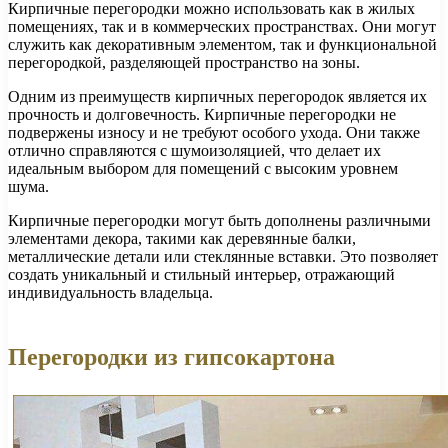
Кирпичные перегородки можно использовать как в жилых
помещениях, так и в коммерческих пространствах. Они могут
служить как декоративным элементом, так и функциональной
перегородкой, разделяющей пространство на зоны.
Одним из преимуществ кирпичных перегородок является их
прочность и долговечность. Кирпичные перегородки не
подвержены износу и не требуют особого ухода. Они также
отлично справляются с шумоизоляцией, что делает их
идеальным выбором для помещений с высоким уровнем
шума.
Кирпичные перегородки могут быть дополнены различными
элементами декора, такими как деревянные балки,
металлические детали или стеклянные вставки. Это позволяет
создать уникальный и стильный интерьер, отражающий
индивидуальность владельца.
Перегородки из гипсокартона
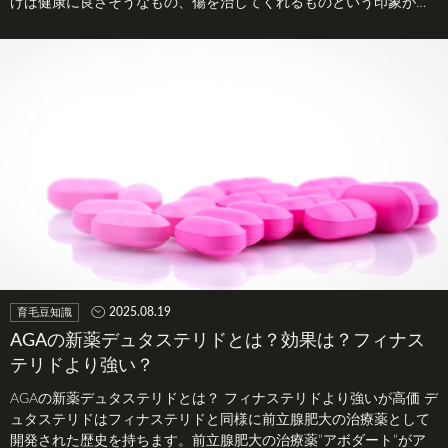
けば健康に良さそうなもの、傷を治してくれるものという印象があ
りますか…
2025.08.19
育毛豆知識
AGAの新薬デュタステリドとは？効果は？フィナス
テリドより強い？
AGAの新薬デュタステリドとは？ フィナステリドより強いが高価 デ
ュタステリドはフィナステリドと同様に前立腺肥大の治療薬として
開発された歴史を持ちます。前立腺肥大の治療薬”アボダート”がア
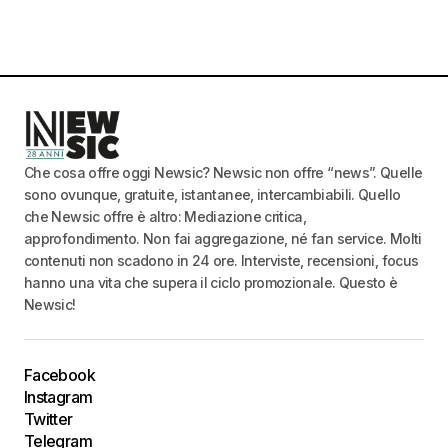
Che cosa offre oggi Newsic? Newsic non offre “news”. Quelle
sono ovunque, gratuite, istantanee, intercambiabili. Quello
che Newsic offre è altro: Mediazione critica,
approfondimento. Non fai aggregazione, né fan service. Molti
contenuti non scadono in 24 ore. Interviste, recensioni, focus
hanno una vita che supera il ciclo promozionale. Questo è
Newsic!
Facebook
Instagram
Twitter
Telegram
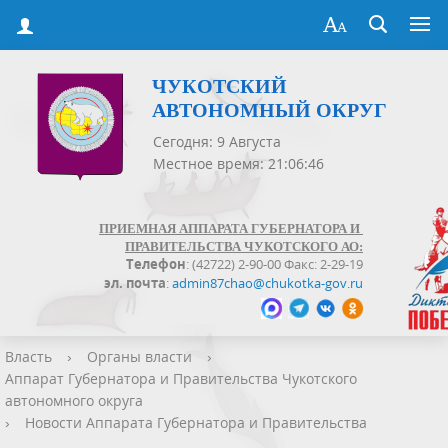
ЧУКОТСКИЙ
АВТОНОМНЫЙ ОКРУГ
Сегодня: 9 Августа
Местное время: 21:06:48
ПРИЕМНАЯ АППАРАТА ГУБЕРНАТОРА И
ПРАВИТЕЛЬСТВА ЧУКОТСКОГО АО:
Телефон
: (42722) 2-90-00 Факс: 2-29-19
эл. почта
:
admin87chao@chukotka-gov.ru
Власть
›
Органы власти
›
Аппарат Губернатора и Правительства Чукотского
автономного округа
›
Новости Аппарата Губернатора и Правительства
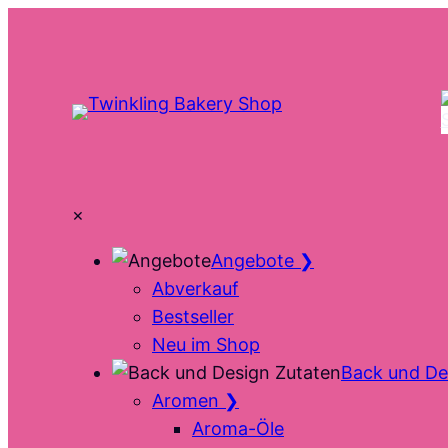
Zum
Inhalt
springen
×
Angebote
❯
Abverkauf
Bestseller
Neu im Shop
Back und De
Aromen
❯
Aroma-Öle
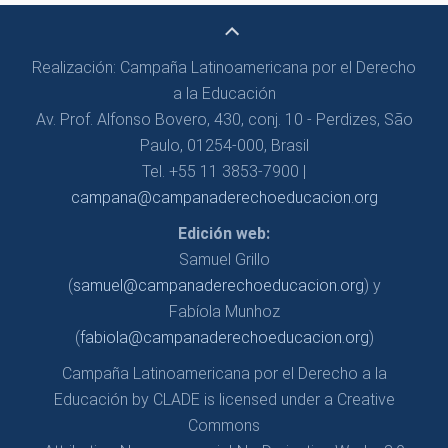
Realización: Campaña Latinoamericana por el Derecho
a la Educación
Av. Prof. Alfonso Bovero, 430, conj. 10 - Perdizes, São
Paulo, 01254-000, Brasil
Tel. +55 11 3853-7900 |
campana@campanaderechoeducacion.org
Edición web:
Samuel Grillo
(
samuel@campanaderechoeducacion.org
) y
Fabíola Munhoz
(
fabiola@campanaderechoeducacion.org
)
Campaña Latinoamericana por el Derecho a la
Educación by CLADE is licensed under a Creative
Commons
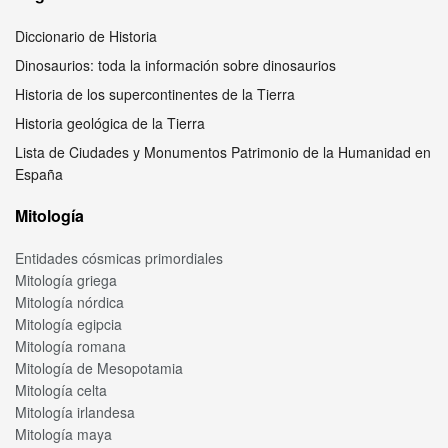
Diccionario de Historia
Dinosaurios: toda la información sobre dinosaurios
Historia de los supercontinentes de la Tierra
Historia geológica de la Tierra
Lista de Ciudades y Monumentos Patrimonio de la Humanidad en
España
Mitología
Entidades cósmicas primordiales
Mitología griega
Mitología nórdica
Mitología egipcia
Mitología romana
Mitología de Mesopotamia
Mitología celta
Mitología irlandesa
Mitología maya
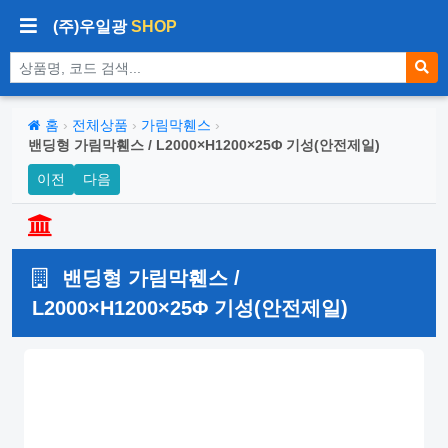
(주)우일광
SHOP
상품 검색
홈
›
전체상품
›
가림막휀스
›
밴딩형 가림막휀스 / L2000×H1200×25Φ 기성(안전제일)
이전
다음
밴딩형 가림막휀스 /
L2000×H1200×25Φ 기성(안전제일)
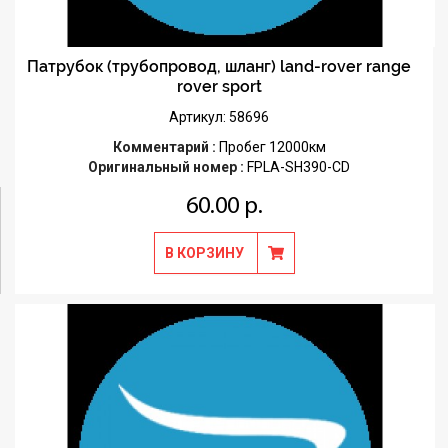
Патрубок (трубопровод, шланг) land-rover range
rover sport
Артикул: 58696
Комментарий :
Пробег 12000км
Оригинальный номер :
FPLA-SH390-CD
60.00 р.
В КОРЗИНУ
...
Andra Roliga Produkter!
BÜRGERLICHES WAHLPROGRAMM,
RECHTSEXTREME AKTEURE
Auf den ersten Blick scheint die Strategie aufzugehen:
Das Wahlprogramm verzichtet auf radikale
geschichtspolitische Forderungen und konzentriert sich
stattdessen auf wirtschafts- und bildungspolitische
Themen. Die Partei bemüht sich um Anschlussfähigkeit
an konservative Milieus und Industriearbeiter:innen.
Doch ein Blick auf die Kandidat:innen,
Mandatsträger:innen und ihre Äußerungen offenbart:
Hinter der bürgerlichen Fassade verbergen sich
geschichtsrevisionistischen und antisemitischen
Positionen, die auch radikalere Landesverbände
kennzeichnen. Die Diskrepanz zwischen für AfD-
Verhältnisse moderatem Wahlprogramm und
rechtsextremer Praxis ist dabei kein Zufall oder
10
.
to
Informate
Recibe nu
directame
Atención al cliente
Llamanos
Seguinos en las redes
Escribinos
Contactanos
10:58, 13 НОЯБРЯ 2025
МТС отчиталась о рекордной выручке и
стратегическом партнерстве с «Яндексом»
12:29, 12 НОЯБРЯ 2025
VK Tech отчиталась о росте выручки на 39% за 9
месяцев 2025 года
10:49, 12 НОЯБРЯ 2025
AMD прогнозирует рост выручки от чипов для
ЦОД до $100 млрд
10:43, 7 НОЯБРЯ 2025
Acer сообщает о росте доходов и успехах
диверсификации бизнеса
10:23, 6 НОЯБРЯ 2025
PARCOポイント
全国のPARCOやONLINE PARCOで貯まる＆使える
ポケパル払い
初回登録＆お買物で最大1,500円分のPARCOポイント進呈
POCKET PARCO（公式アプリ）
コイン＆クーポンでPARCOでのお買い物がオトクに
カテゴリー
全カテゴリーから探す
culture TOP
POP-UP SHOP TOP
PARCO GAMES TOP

Directions for this task: Starting at the line above that holds "ЦОД до $100 млрд" and ending at the line that holds "PARCO GAMES TOP", transcribe each line exactly and include no other lines.

Solution to the exercise:
ЦОД до $100 млрд
10:43, 7 НОЯБРЯ 2025
Acer сообщает о росте доходов и успехах
диверсификации бизнеса
10:23, 6 НОЯБРЯ 2025
PARCOポイント
全国のPARCOやONLINE PARCOで貯まる＆使える
ポケパル払い
初回登録＆お買物で最大1,500円分のPARCOポイント進呈
POCKET PARCO（公式アプリ）
コイン＆クーポンでPARCOでのお買い物がオトクに
カテゴリー
全カテゴリーから探す
culture TOP
POP-UP SHOP TOP
PARCO GAMES TOP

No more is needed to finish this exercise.